Enter Dombrowski, a man who would win the general manager award for deadline trades, if one existed. David Price from the Tampa Bay Rays was on the market days before the deadline. Detroit, not originally one of the teams interested in Price, made a bid to Seattle and Tampa less than 24 hours before the deadline. A deal was hashed, and Price was on a plane later that day.

Excitement and awe from the deal encompassed nearly all. One player who might not have been so happy was Verlander. With Max Scherzer, Anibal Sanchez, Rick Porcello and Price having ERA’s of 3.50 or below, Verlander was the odd man out. In one season, he had turned from Detroit’s most dominant player to possibly pitching out of the bullpen in the playoffs.

Like Nathan, Verlander seems to find that solution unacceptable. Since Price’s trade on August 1, Verlander has pitched 15 innings, with only four earned runs and 10 strikeouts in his two starts. The most encouraging game being the August 1 game against the Colorado Rockies, completing eight innings in only 101 pitches. Verlander had not gone eight innings in a start since May 24.

While he may still be rusty, the wheels are slowly starting to move for Verlander. August will be an incredibly interesting month for the former Cy Young winner. His next season milestone will be huge: pitching a shutout. Verlander has now gone a career-worst 20 straight starts allowing two earned runs or more. His pitching in the next month may decide which part of the ballpark he watches his team from during the postseason.
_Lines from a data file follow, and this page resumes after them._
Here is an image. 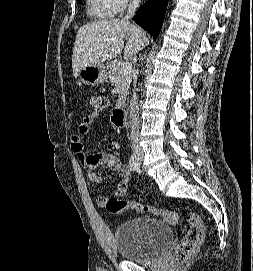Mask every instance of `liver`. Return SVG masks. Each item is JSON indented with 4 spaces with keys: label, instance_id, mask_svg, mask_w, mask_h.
<instances>
[{
    "label": "liver",
    "instance_id": "6515ba94",
    "mask_svg": "<svg viewBox=\"0 0 253 271\" xmlns=\"http://www.w3.org/2000/svg\"><path fill=\"white\" fill-rule=\"evenodd\" d=\"M128 41L124 47V39ZM149 44L145 33L125 19H109L88 23L76 35L72 69L74 77L89 65L100 64L121 54L129 59Z\"/></svg>",
    "mask_w": 253,
    "mask_h": 271
}]
</instances>
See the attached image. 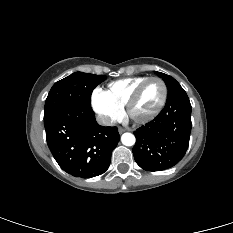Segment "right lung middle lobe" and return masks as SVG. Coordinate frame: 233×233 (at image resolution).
I'll list each match as a JSON object with an SVG mask.
<instances>
[{
  "label": "right lung middle lobe",
  "mask_w": 233,
  "mask_h": 233,
  "mask_svg": "<svg viewBox=\"0 0 233 233\" xmlns=\"http://www.w3.org/2000/svg\"><path fill=\"white\" fill-rule=\"evenodd\" d=\"M105 79V75L75 72L56 82L46 99L44 117L71 105H90L92 91Z\"/></svg>",
  "instance_id": "1"
}]
</instances>
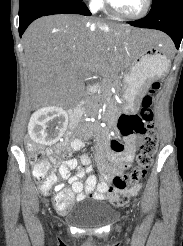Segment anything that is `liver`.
Here are the masks:
<instances>
[{
  "mask_svg": "<svg viewBox=\"0 0 183 246\" xmlns=\"http://www.w3.org/2000/svg\"><path fill=\"white\" fill-rule=\"evenodd\" d=\"M137 39L171 45L158 31L105 23L80 15H51L34 21L23 35L30 95L37 105L69 107L85 94L88 72L107 76L125 69Z\"/></svg>",
  "mask_w": 183,
  "mask_h": 246,
  "instance_id": "liver-1",
  "label": "liver"
}]
</instances>
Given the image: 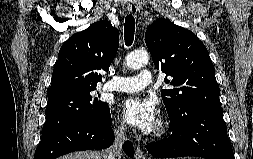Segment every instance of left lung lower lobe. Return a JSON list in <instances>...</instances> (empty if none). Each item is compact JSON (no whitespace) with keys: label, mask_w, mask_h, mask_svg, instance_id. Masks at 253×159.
Segmentation results:
<instances>
[{"label":"left lung lower lobe","mask_w":253,"mask_h":159,"mask_svg":"<svg viewBox=\"0 0 253 159\" xmlns=\"http://www.w3.org/2000/svg\"><path fill=\"white\" fill-rule=\"evenodd\" d=\"M170 130L169 138L146 146L153 157L235 159L222 107H189L177 121L170 122Z\"/></svg>","instance_id":"obj_1"}]
</instances>
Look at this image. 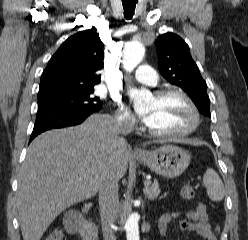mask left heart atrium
I'll return each mask as SVG.
<instances>
[{
  "mask_svg": "<svg viewBox=\"0 0 248 240\" xmlns=\"http://www.w3.org/2000/svg\"><path fill=\"white\" fill-rule=\"evenodd\" d=\"M141 119L142 121L145 123V124H148L150 122V119H151V116L147 113L143 114L141 116Z\"/></svg>",
  "mask_w": 248,
  "mask_h": 240,
  "instance_id": "obj_1",
  "label": "left heart atrium"
}]
</instances>
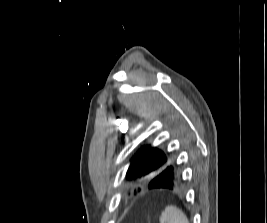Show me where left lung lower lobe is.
I'll return each mask as SVG.
<instances>
[{"label":"left lung lower lobe","mask_w":267,"mask_h":223,"mask_svg":"<svg viewBox=\"0 0 267 223\" xmlns=\"http://www.w3.org/2000/svg\"><path fill=\"white\" fill-rule=\"evenodd\" d=\"M183 175V171L154 173V179L151 182H141L139 190H145V195H174V190L178 187H185V182H181Z\"/></svg>","instance_id":"0a47b994"}]
</instances>
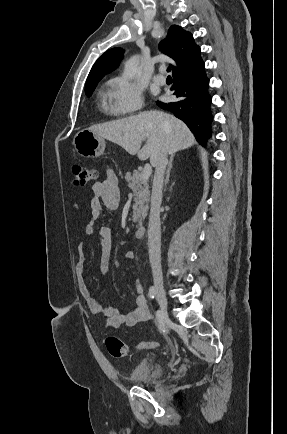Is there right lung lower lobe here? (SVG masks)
<instances>
[{"mask_svg": "<svg viewBox=\"0 0 287 434\" xmlns=\"http://www.w3.org/2000/svg\"><path fill=\"white\" fill-rule=\"evenodd\" d=\"M176 98L169 103L157 102L158 106L171 111L183 120L196 139L202 144L211 137V96L208 93L209 79L205 73V65L198 53L188 65L173 74Z\"/></svg>", "mask_w": 287, "mask_h": 434, "instance_id": "98d812e1", "label": "right lung lower lobe"}]
</instances>
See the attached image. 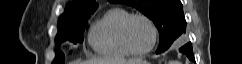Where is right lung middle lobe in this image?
Segmentation results:
<instances>
[{"label": "right lung middle lobe", "mask_w": 242, "mask_h": 64, "mask_svg": "<svg viewBox=\"0 0 242 64\" xmlns=\"http://www.w3.org/2000/svg\"><path fill=\"white\" fill-rule=\"evenodd\" d=\"M92 12L91 14H93ZM87 14L79 18L78 20L63 23H58V33L56 35V57L52 64H63L65 61V55L59 49L62 42L70 41L74 44L82 43L84 39V29L87 25L89 15Z\"/></svg>", "instance_id": "dd1d6c3e"}]
</instances>
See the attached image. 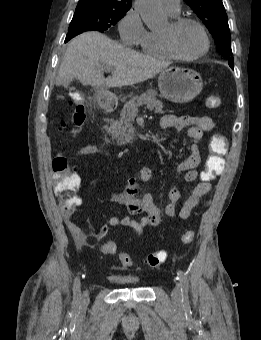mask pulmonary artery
Here are the masks:
<instances>
[{
    "label": "pulmonary artery",
    "mask_w": 261,
    "mask_h": 340,
    "mask_svg": "<svg viewBox=\"0 0 261 340\" xmlns=\"http://www.w3.org/2000/svg\"><path fill=\"white\" fill-rule=\"evenodd\" d=\"M162 7L171 16H177L180 12V0H160Z\"/></svg>",
    "instance_id": "e3ab8cb5"
}]
</instances>
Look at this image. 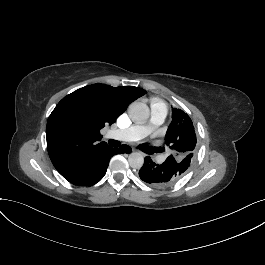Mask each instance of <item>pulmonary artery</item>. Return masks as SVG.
<instances>
[{
  "mask_svg": "<svg viewBox=\"0 0 265 265\" xmlns=\"http://www.w3.org/2000/svg\"><path fill=\"white\" fill-rule=\"evenodd\" d=\"M171 106L169 102H162L160 104H153L150 107V110L152 111L153 117H151L149 120H147L145 123H142L141 125H137L133 129H114L112 136L114 140L117 141H123L126 139H140L142 137H146L150 132H153L156 128H158L161 123L163 122V119L169 117ZM149 130V131H148Z\"/></svg>",
  "mask_w": 265,
  "mask_h": 265,
  "instance_id": "e3ab8cb5",
  "label": "pulmonary artery"
}]
</instances>
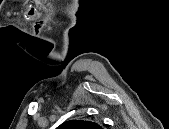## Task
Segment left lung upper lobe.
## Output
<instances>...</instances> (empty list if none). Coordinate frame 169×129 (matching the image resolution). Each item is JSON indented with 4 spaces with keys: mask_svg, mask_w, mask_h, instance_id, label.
<instances>
[{
    "mask_svg": "<svg viewBox=\"0 0 169 129\" xmlns=\"http://www.w3.org/2000/svg\"><path fill=\"white\" fill-rule=\"evenodd\" d=\"M60 129H101V127L88 120H70L59 126Z\"/></svg>",
    "mask_w": 169,
    "mask_h": 129,
    "instance_id": "obj_1",
    "label": "left lung upper lobe"
}]
</instances>
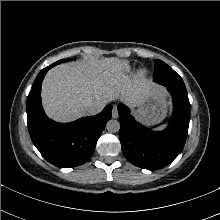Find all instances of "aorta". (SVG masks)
<instances>
[{
  "mask_svg": "<svg viewBox=\"0 0 220 220\" xmlns=\"http://www.w3.org/2000/svg\"><path fill=\"white\" fill-rule=\"evenodd\" d=\"M106 128L109 132L116 133L120 129V123L117 120H109L106 124Z\"/></svg>",
  "mask_w": 220,
  "mask_h": 220,
  "instance_id": "aorta-1",
  "label": "aorta"
}]
</instances>
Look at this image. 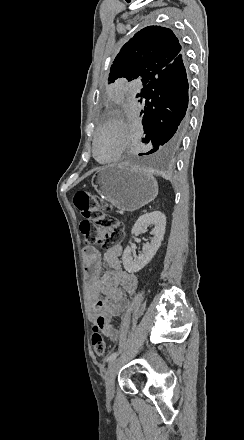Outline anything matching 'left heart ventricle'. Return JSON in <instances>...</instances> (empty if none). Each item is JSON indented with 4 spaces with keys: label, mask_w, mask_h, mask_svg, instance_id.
<instances>
[{
    "label": "left heart ventricle",
    "mask_w": 244,
    "mask_h": 440,
    "mask_svg": "<svg viewBox=\"0 0 244 440\" xmlns=\"http://www.w3.org/2000/svg\"><path fill=\"white\" fill-rule=\"evenodd\" d=\"M112 142L113 135L111 131L105 130L98 135L96 149L99 159L104 160L109 157L111 154Z\"/></svg>",
    "instance_id": "b2bd125f"
}]
</instances>
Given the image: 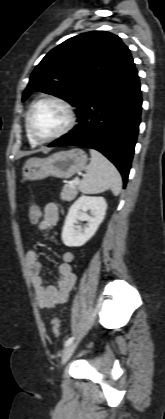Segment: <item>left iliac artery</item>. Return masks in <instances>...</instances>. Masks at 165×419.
Instances as JSON below:
<instances>
[{
  "label": "left iliac artery",
  "mask_w": 165,
  "mask_h": 419,
  "mask_svg": "<svg viewBox=\"0 0 165 419\" xmlns=\"http://www.w3.org/2000/svg\"><path fill=\"white\" fill-rule=\"evenodd\" d=\"M73 340H74V337H70V338H68V339L65 341L64 346H65V347H67L69 344H71V343L73 342Z\"/></svg>",
  "instance_id": "obj_1"
}]
</instances>
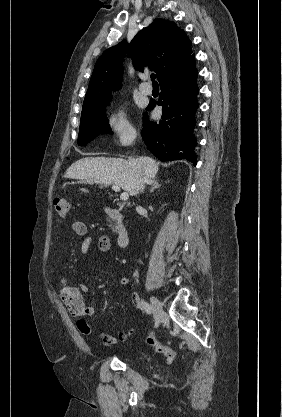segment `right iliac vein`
Segmentation results:
<instances>
[{
    "mask_svg": "<svg viewBox=\"0 0 282 417\" xmlns=\"http://www.w3.org/2000/svg\"><path fill=\"white\" fill-rule=\"evenodd\" d=\"M150 302L152 305V310L155 318H158L162 312L161 302L156 297H151Z\"/></svg>",
    "mask_w": 282,
    "mask_h": 417,
    "instance_id": "right-iliac-vein-1",
    "label": "right iliac vein"
}]
</instances>
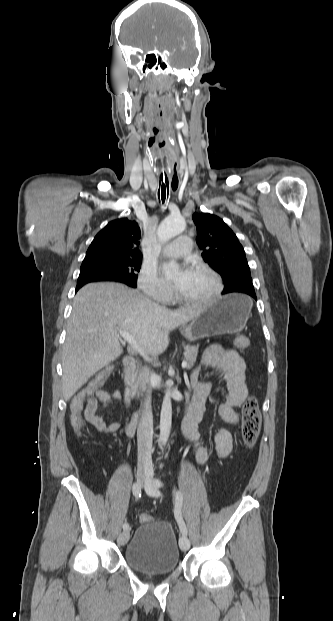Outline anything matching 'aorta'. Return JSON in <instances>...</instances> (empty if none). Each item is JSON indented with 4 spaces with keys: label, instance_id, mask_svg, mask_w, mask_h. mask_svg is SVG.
Returning <instances> with one entry per match:
<instances>
[{
    "label": "aorta",
    "instance_id": "762f6f07",
    "mask_svg": "<svg viewBox=\"0 0 333 621\" xmlns=\"http://www.w3.org/2000/svg\"><path fill=\"white\" fill-rule=\"evenodd\" d=\"M186 227V222L182 216L170 215L165 218L157 229V237L160 243H166L175 236L181 234ZM172 424V404L170 393H166L163 398L160 414V444L165 446L171 430Z\"/></svg>",
    "mask_w": 333,
    "mask_h": 621
}]
</instances>
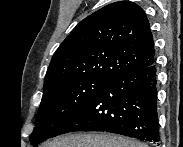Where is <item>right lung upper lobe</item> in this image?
<instances>
[{"mask_svg": "<svg viewBox=\"0 0 183 147\" xmlns=\"http://www.w3.org/2000/svg\"><path fill=\"white\" fill-rule=\"evenodd\" d=\"M143 9L130 1L109 4L82 20L61 43L44 88L84 78L111 79L155 62Z\"/></svg>", "mask_w": 183, "mask_h": 147, "instance_id": "obj_1", "label": "right lung upper lobe"}]
</instances>
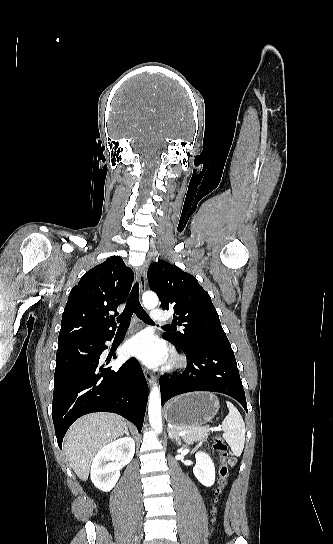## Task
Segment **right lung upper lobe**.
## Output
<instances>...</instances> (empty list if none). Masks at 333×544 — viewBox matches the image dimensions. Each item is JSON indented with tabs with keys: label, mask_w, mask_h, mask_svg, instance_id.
<instances>
[{
	"label": "right lung upper lobe",
	"mask_w": 333,
	"mask_h": 544,
	"mask_svg": "<svg viewBox=\"0 0 333 544\" xmlns=\"http://www.w3.org/2000/svg\"><path fill=\"white\" fill-rule=\"evenodd\" d=\"M134 279L119 256H112L86 272L69 294L58 345L115 332L117 307L125 303ZM114 311V315L110 312Z\"/></svg>",
	"instance_id": "obj_1"
}]
</instances>
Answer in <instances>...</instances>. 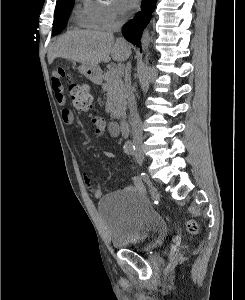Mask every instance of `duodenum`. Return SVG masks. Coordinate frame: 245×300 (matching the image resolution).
Masks as SVG:
<instances>
[{
  "label": "duodenum",
  "instance_id": "obj_1",
  "mask_svg": "<svg viewBox=\"0 0 245 300\" xmlns=\"http://www.w3.org/2000/svg\"><path fill=\"white\" fill-rule=\"evenodd\" d=\"M119 128L122 135H127L129 131V123L128 120L125 117H121L119 119Z\"/></svg>",
  "mask_w": 245,
  "mask_h": 300
}]
</instances>
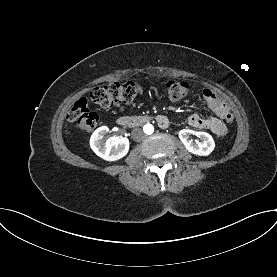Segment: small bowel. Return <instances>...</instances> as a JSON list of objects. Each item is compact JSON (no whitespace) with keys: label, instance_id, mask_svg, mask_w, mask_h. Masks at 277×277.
I'll return each mask as SVG.
<instances>
[{"label":"small bowel","instance_id":"obj_1","mask_svg":"<svg viewBox=\"0 0 277 277\" xmlns=\"http://www.w3.org/2000/svg\"><path fill=\"white\" fill-rule=\"evenodd\" d=\"M203 99L216 116L203 118L194 114L189 118V124L194 128L209 130L217 136L225 135L227 128L223 120H226L225 114L230 112L228 105L210 89H204ZM160 122L162 125L168 124L165 117H161Z\"/></svg>","mask_w":277,"mask_h":277}]
</instances>
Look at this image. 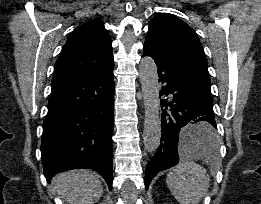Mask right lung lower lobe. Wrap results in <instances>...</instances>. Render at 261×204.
Masks as SVG:
<instances>
[{"mask_svg": "<svg viewBox=\"0 0 261 204\" xmlns=\"http://www.w3.org/2000/svg\"><path fill=\"white\" fill-rule=\"evenodd\" d=\"M113 67L52 83L41 144L48 181L61 171L90 168L112 188Z\"/></svg>", "mask_w": 261, "mask_h": 204, "instance_id": "right-lung-lower-lobe-1", "label": "right lung lower lobe"}]
</instances>
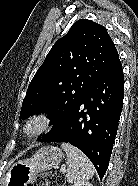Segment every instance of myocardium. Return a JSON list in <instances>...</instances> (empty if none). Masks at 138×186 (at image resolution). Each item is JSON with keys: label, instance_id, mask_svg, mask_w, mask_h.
<instances>
[{"label": "myocardium", "instance_id": "f54148a6", "mask_svg": "<svg viewBox=\"0 0 138 186\" xmlns=\"http://www.w3.org/2000/svg\"><path fill=\"white\" fill-rule=\"evenodd\" d=\"M53 120L47 113L31 115L24 123L22 134L29 139L37 138L52 127Z\"/></svg>", "mask_w": 138, "mask_h": 186}]
</instances>
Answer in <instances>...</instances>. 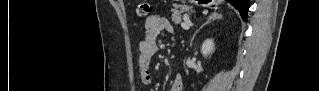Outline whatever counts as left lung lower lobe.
Segmentation results:
<instances>
[{"label":"left lung lower lobe","mask_w":319,"mask_h":91,"mask_svg":"<svg viewBox=\"0 0 319 91\" xmlns=\"http://www.w3.org/2000/svg\"><path fill=\"white\" fill-rule=\"evenodd\" d=\"M239 11L241 17L246 20L247 10L249 8V0H227Z\"/></svg>","instance_id":"obj_1"}]
</instances>
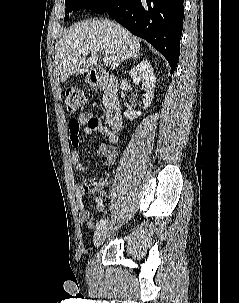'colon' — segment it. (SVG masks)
Instances as JSON below:
<instances>
[{
    "label": "colon",
    "instance_id": "5ec220e1",
    "mask_svg": "<svg viewBox=\"0 0 239 303\" xmlns=\"http://www.w3.org/2000/svg\"><path fill=\"white\" fill-rule=\"evenodd\" d=\"M65 104L67 111L75 114L87 108L88 98L82 90L70 87L65 92ZM87 187L89 190L95 191L98 186L94 182H89Z\"/></svg>",
    "mask_w": 239,
    "mask_h": 303
}]
</instances>
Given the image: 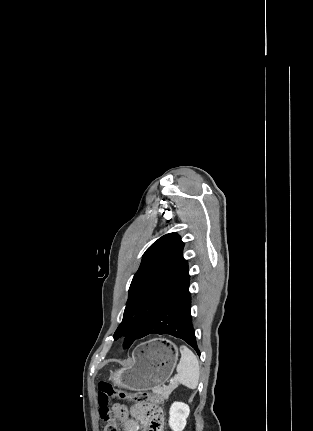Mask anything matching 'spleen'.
<instances>
[{
  "instance_id": "1",
  "label": "spleen",
  "mask_w": 313,
  "mask_h": 431,
  "mask_svg": "<svg viewBox=\"0 0 313 431\" xmlns=\"http://www.w3.org/2000/svg\"><path fill=\"white\" fill-rule=\"evenodd\" d=\"M181 359L177 365L176 380L189 389H196L199 382V362L194 353L186 346H180Z\"/></svg>"
}]
</instances>
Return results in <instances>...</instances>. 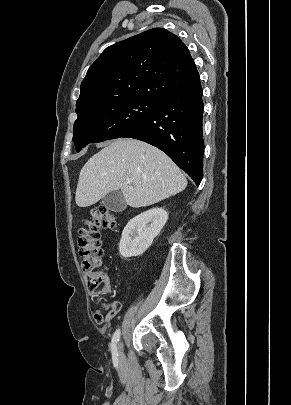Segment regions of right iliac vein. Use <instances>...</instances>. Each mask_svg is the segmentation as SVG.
I'll return each mask as SVG.
<instances>
[{"instance_id": "1", "label": "right iliac vein", "mask_w": 291, "mask_h": 405, "mask_svg": "<svg viewBox=\"0 0 291 405\" xmlns=\"http://www.w3.org/2000/svg\"><path fill=\"white\" fill-rule=\"evenodd\" d=\"M122 347H123L122 343H119L118 348H119V351H120V355H119V359H120V360H122V357H123V354H122Z\"/></svg>"}]
</instances>
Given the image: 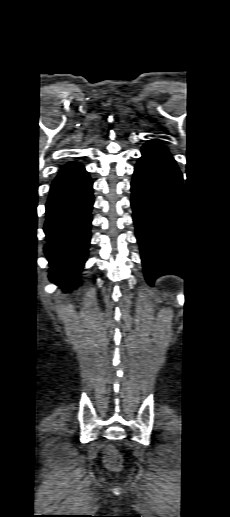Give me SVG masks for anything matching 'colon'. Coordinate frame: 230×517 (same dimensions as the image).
I'll return each instance as SVG.
<instances>
[{
  "mask_svg": "<svg viewBox=\"0 0 230 517\" xmlns=\"http://www.w3.org/2000/svg\"><path fill=\"white\" fill-rule=\"evenodd\" d=\"M104 463L110 470L117 471L122 467V458L114 447H108L105 450Z\"/></svg>",
  "mask_w": 230,
  "mask_h": 517,
  "instance_id": "1",
  "label": "colon"
}]
</instances>
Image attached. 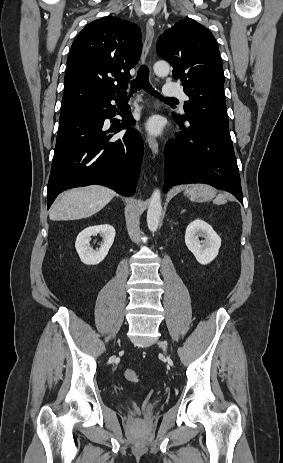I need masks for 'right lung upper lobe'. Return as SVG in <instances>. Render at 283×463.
Returning <instances> with one entry per match:
<instances>
[{
  "mask_svg": "<svg viewBox=\"0 0 283 463\" xmlns=\"http://www.w3.org/2000/svg\"><path fill=\"white\" fill-rule=\"evenodd\" d=\"M141 40L137 25L113 16L88 24L74 40L67 60L61 114L124 93L129 70L141 54Z\"/></svg>",
  "mask_w": 283,
  "mask_h": 463,
  "instance_id": "obj_1",
  "label": "right lung upper lobe"
}]
</instances>
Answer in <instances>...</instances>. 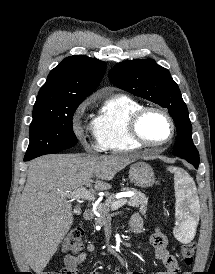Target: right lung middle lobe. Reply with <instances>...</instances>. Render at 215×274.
Listing matches in <instances>:
<instances>
[{
	"mask_svg": "<svg viewBox=\"0 0 215 274\" xmlns=\"http://www.w3.org/2000/svg\"><path fill=\"white\" fill-rule=\"evenodd\" d=\"M80 103H35L24 160L54 154L77 143L72 118Z\"/></svg>",
	"mask_w": 215,
	"mask_h": 274,
	"instance_id": "1",
	"label": "right lung middle lobe"
}]
</instances>
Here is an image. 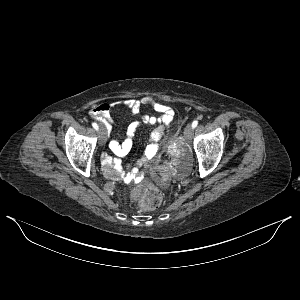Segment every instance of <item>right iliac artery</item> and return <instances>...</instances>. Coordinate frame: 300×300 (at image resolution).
<instances>
[{"mask_svg":"<svg viewBox=\"0 0 300 300\" xmlns=\"http://www.w3.org/2000/svg\"><path fill=\"white\" fill-rule=\"evenodd\" d=\"M92 126H93V128H94L95 130H98V129H99L98 125H97L95 122L92 123Z\"/></svg>","mask_w":300,"mask_h":300,"instance_id":"obj_1","label":"right iliac artery"}]
</instances>
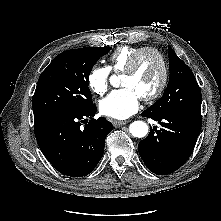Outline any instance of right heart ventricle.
<instances>
[{
    "label": "right heart ventricle",
    "instance_id": "right-heart-ventricle-1",
    "mask_svg": "<svg viewBox=\"0 0 221 221\" xmlns=\"http://www.w3.org/2000/svg\"><path fill=\"white\" fill-rule=\"evenodd\" d=\"M144 47L121 46L110 56L108 69L114 73H123L133 55Z\"/></svg>",
    "mask_w": 221,
    "mask_h": 221
}]
</instances>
Detroit may not realize just how lucky they are — backups waiting for one pitcher to falter to show their value. A surplus of talent is what many teams dream of, and it is the lucky situation the Tigers find themselves in. Dombrowski and Ilitch have proved to fans this is Detroit’s year to break the 30-year title drought. The only question remains, will the right men be on the field to do it?


Richie Cozzolino is the host of Tiger Talk for Impact Sports.